#### Task goal:
Copy each line of the listing below where the word "支付订单数" turns up.
** Exercise inputs follows **
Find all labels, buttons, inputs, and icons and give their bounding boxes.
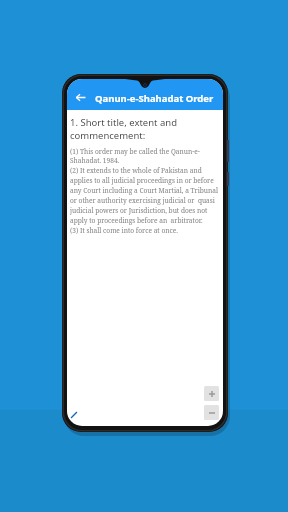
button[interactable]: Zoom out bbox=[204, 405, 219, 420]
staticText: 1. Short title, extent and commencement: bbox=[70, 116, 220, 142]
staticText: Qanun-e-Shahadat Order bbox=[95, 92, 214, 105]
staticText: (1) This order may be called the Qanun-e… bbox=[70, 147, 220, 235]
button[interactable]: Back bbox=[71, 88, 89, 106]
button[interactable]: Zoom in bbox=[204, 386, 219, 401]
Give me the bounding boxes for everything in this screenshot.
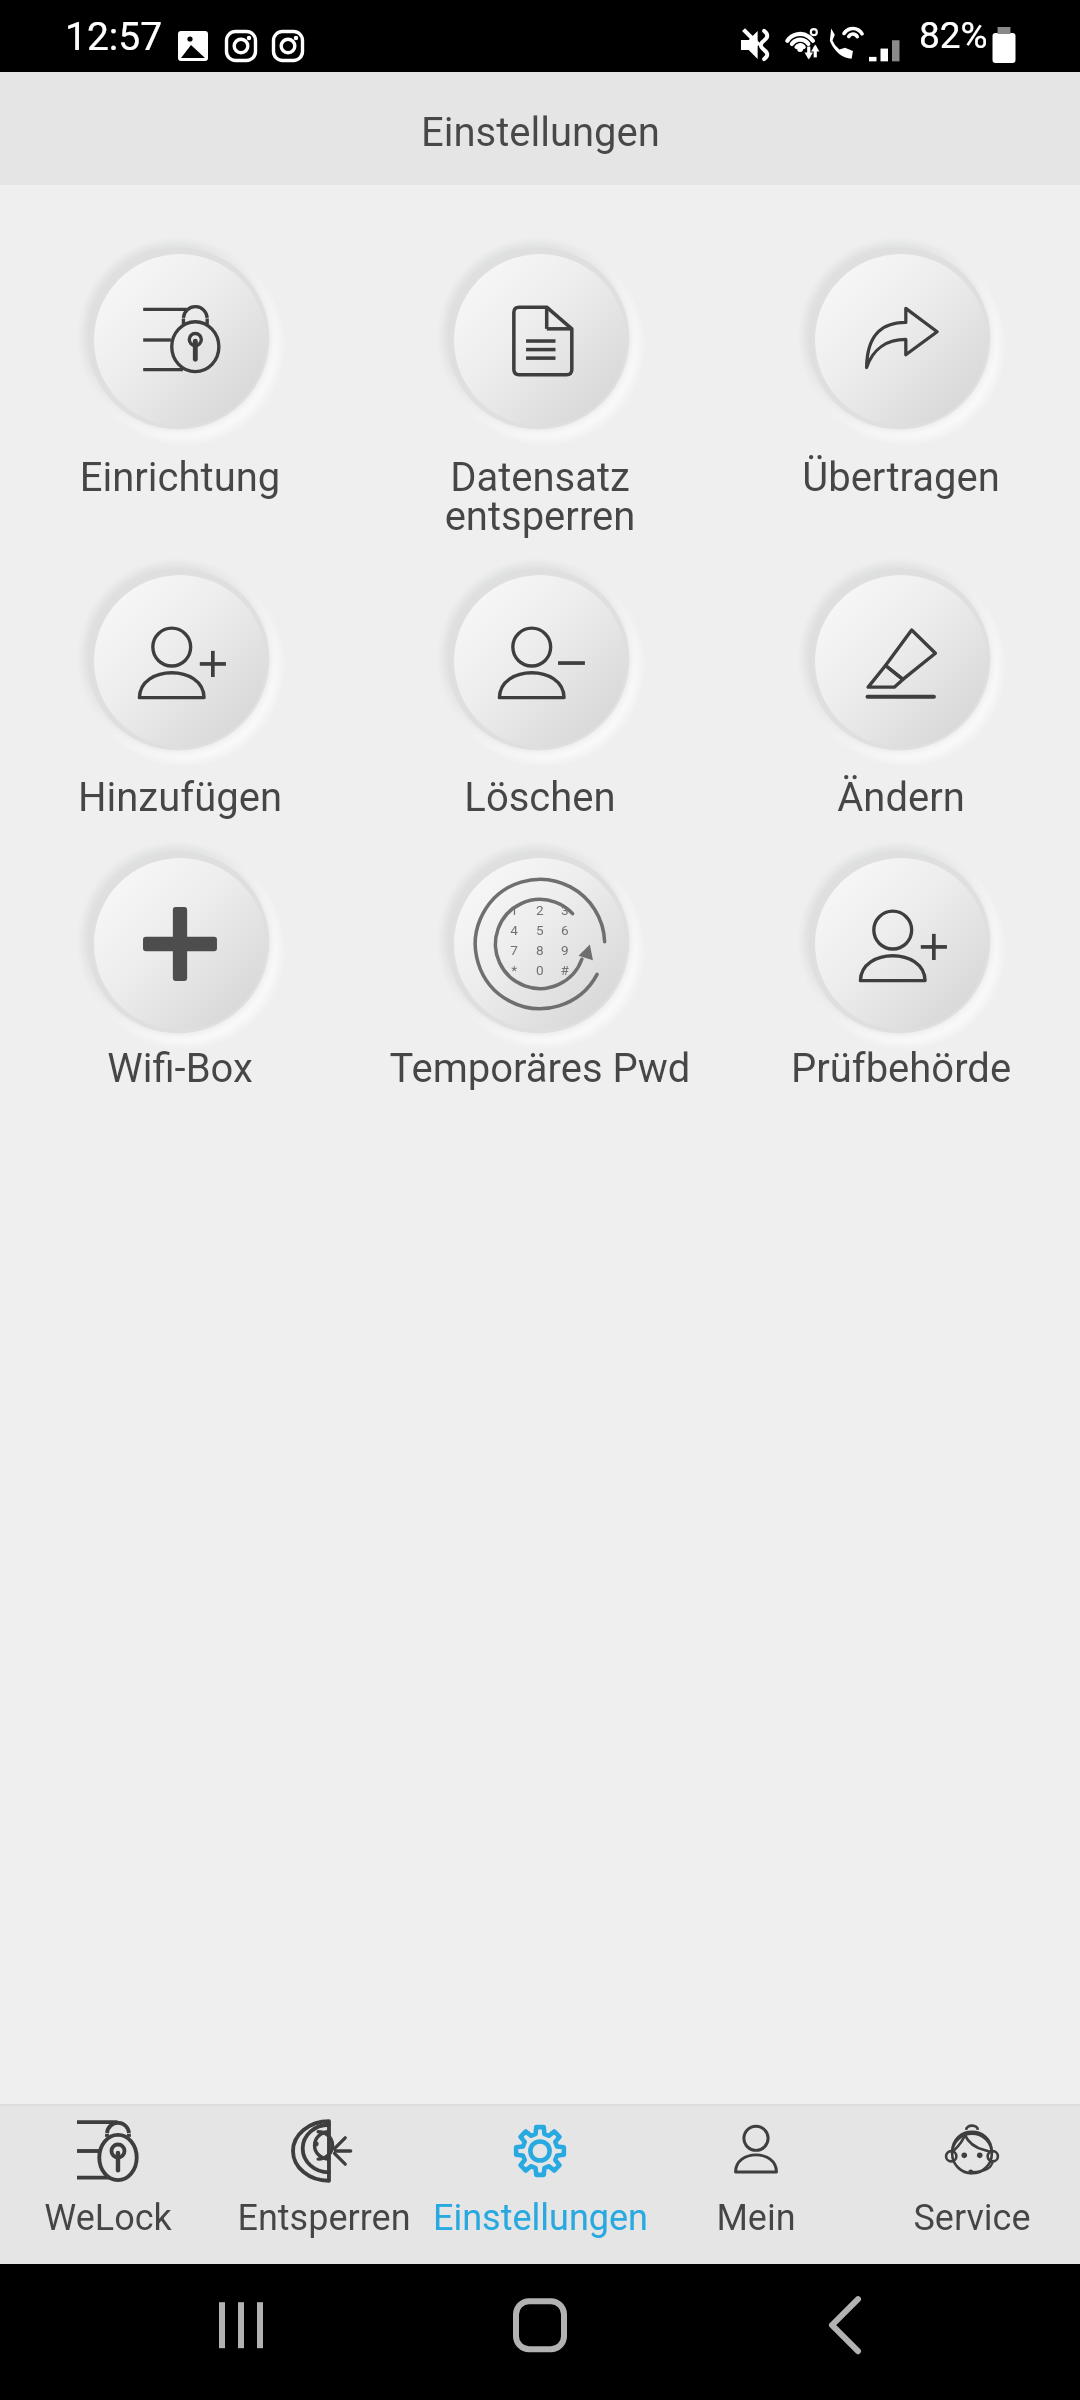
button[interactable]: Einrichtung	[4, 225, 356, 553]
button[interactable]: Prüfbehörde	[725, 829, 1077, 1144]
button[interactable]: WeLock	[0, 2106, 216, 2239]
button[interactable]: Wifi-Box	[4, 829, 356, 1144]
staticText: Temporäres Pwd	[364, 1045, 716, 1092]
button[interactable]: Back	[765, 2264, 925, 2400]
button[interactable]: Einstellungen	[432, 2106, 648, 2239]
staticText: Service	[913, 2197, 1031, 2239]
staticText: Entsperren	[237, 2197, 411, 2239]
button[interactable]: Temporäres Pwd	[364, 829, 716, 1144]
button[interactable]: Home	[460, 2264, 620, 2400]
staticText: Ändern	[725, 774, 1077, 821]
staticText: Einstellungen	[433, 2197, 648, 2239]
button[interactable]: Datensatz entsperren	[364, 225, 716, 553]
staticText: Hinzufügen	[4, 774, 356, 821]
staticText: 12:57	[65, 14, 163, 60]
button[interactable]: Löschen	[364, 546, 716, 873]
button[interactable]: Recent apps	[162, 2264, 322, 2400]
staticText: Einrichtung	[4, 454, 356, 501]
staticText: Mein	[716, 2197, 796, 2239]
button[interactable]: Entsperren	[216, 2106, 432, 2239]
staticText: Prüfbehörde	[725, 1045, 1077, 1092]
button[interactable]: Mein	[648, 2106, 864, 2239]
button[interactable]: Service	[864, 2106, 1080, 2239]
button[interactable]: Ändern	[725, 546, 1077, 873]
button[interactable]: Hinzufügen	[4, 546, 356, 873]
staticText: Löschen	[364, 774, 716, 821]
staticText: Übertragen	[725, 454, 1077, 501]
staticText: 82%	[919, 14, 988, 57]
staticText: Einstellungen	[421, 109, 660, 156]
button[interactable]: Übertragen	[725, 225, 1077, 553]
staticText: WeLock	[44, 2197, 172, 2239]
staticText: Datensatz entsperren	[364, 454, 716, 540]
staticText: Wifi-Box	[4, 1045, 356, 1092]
** End of Exercise inputs **
** Exercise inputs follows **
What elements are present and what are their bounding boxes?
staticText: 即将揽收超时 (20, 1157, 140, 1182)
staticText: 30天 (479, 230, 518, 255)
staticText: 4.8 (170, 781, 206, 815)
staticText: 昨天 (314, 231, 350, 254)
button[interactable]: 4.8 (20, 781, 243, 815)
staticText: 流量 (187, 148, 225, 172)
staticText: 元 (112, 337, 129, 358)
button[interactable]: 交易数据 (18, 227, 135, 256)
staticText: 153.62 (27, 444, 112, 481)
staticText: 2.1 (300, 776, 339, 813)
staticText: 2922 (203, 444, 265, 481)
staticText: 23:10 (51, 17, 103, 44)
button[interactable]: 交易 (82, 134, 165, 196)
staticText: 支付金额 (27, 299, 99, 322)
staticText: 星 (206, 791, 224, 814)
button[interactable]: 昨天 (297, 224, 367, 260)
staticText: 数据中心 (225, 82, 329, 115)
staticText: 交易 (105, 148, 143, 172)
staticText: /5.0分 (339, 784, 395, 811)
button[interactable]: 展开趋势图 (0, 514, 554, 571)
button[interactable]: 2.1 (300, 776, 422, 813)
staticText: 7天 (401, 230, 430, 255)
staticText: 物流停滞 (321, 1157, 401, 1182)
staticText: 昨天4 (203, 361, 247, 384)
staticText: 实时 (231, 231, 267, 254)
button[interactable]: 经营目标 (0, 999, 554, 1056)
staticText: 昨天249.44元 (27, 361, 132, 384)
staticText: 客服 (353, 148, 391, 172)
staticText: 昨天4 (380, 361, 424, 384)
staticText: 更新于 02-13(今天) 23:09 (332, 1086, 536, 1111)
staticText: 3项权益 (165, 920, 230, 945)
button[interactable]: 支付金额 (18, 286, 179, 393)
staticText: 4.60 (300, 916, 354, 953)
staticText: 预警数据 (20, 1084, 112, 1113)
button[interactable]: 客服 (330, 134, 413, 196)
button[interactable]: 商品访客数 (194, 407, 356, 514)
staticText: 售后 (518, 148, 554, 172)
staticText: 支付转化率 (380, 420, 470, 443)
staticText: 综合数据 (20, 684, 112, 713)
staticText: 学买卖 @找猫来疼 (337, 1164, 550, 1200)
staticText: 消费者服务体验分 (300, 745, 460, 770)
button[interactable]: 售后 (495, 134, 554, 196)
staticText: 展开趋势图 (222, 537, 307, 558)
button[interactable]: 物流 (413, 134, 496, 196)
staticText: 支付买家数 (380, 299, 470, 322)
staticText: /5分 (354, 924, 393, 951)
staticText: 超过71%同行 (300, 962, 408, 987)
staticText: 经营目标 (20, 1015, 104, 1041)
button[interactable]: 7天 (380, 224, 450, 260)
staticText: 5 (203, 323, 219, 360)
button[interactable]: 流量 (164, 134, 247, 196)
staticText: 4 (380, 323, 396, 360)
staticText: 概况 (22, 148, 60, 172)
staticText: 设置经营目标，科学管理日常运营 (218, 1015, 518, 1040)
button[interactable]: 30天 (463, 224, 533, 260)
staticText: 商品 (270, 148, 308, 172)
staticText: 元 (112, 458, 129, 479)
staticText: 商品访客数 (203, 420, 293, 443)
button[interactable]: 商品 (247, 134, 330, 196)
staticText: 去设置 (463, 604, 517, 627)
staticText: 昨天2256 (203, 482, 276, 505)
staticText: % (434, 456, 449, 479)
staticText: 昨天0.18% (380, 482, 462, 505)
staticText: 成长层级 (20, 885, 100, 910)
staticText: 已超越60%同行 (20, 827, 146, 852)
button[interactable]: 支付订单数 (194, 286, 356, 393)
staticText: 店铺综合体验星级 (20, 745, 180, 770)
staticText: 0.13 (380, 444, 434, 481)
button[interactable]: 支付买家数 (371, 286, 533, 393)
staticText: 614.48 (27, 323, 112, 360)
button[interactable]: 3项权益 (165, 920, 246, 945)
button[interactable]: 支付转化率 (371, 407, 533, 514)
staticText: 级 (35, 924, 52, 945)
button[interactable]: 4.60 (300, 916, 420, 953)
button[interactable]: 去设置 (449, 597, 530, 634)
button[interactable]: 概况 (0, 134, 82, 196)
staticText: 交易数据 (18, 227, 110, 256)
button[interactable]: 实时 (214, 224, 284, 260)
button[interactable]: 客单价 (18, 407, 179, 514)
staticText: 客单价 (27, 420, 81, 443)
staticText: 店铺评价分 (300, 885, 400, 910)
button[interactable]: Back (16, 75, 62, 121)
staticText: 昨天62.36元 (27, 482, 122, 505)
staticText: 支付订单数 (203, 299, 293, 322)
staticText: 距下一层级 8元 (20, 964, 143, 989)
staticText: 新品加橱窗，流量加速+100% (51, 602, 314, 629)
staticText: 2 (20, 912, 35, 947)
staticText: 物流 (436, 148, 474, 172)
** End of Exercise inputs **
#### Written response:
button[interactable]: 支付订单数 (194, 286, 356, 393)
staticText: 支付订单数 (203, 299, 293, 322)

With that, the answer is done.